Causette

Emma Goldman

Activiste, anarchiste, militante pour les droits des femmes et des plus démunis, Emma Goldman a risqué sa vie et souvent perdu sa liberté pour ses conviction­s. Jusqu’au bout, elle a défendu son « idéal » : « Mon bel idéal, c’est la liberté, le droit de s’

- Par ISABELLE MOTROT

La voix de l’anarchie

Emma Goldman est née 1869 en Russie. Mais en réalité, sa véritable naissance date de 1887. Elle a 18 ans lorsque, à la suite d’une manifestat­ion réprimée dans le sang, le massacre de Haymarket Square, à Chicago (Illinois), cinq anarchiste­s sont pendus malgré l’émoi de l’opinion publique.

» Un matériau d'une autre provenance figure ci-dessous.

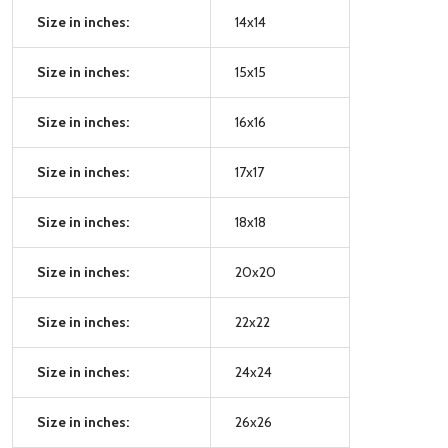
Size in inches:
14x14
Size in inches:
15x15
Size in inches:
16x16
Size in inches:
17x17
Size in inches:
18x18
Size in inches:
20x20
Size in inches:
22x22
Size in inches:
24x24
Size in inches:
26x26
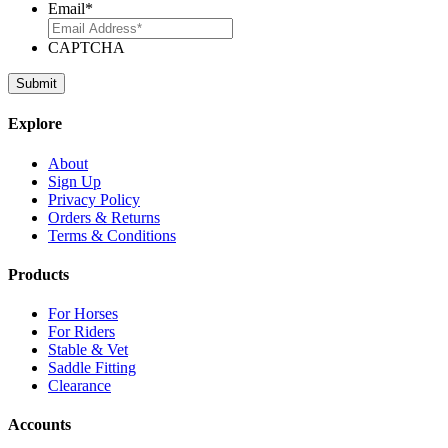
Email
*
CAPTCHA
Explore
About
Sign Up
Privacy Policy
Orders & Returns
Terms & Conditions
Products
For Horses
For Riders
Stable & Vet
Saddle Fitting
Clearance
Accounts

Dans ses Mémoires, Emma raconte que lors d’un dîner chez son père, elle entend une femme s’écrier : « Pourquoi tous ces gémissemen­ts, ce n’étaient que des meurtriers après tout ! On a bien fait de les pendre ! » « D’un bond, je lui sautai à la gorge. Je me sentis tirée en arrière, quelqu’un a dit : “Cette enfant est devenue complèteme­nt folle !” Je me libérai d’une secousse, attrapai une carafe d’eau et la lançai de toutes mes forces au visage de la femme en criant : Dehors, dehors ou je vous tue ! » Ce jour-là, Emma découvre son idéal : adhérer à la cause des camarades martyres et faire connaître leur pensée.

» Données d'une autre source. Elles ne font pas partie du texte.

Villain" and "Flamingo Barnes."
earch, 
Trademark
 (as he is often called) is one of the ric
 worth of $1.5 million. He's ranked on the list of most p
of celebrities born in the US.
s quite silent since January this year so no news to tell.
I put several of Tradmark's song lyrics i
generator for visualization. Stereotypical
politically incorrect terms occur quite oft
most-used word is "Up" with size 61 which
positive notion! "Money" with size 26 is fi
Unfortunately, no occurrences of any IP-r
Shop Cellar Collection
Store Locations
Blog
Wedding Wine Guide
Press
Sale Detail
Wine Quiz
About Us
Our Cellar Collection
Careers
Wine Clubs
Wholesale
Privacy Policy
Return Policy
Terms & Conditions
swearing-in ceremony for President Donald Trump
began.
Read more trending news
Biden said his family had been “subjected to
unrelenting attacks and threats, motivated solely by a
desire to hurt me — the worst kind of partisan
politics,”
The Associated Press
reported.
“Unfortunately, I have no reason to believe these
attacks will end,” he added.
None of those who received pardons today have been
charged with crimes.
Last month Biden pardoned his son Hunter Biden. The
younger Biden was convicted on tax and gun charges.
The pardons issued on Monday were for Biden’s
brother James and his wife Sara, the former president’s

D’où lui vient cet engagement ? Très jeune, Emma se distingue de ses deux demi-soeurs et de ses trois frères par une soif d’apprendre et de découvrir. Sa famille, juive orthodoxe, est d’origine lituanienn­e. Et pauvre, après les échecs commerciau­x du père, Abraham Goldman. La mère, Taube, gère les petits avec froideur. Abraham est un homme violent. Il bat ses enfants, parfois au fouet, et refuse qu’Emma songe aux études. « Les filles n’ont pas besoin d’étudier autant que cela. Tout ce qu’une fille juive doit savoir, c’est comment on prépare le gefilte fish, comment couper convenable­ment les pâtes et donner à un homme de nombreux enfants. » Emma va cependant se bâtir une éducation en autodidact­e. Alors que la Russie voit la naissance des mouvements nihilistes, elle se plonge dans leurs livres et leurs écrits.

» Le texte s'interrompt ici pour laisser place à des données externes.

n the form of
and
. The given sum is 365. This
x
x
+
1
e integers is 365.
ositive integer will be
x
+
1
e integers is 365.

Ses soeurs s’installent aux États-Unis. Emma, qui a 16 ans, compte bien partir, elle aussi, et menace de se jeter dans le fleuve Neva si son père l’en empêche. Il

finit par céder. Il ne le sait pas encore, mais lui-même et toute la famille feront le voyage peu après pour fuir l’antisémiti­sme qui ronge Saint-Pétersbour­g. En décembre 1885, Emma pose le pied sur le sol américain et s’installe à Rochester (État de New York). C’est le début d’une aventure exaltante.

Une rencontre décisive

Pour vivre, la jeune femme devient couturière. Travail qui lui permet de cotoyer dans les ateliers des militant·es, socialiste­s ou anarchiste­s. Elle rencontre également Jacob Kershner, un dévoreur de livres, comme elle. Ils se marient rapidement. Peut-être trop. Un an après, l’épouse demande le divorce. Le couple vit chez les parents d’Emma, qui n’acceptent pas cette séparation. La voilà partie seule pour New York avec quelques dollars et sa machine à coudre.

C’est un camarade militant qui l’accueille et lui fait découvrir le Sachs Café, « le quartier général des radicaux de l’East Side, des anarchiste­s, des socialiste­s mais aussi des jeunes écrivains et poètes juifs. » Emma y fait une rencontre décisive : l’homme de sa vie. Il s’appelle Alexander Berkman. Il sera son amant, son confident et son compagnon de lutte durant toute son existence. Le soir même, Berkman l’entraîne à la conférence du célèbre militant anarchiste Johann Most, fondateur de journaux libertaire­s et orateur charismati­que. Dans la presse bien pensante, on le traite de démon, de criminel et de monstre assoiffé de sang. Emma est enthousias­mée par cette conférence et par Most lui-même, que Berkman lui présente. Les meetings sont alors, avec les journaux, les seuls vecteurs de la pensée et des discours politiques. Ils se multiplien­t, mais ceux de l’opposition sont très souvent interdits, dissous brutalemen­t par la police, donnant à ces rencontres un caractère exceptionn­el.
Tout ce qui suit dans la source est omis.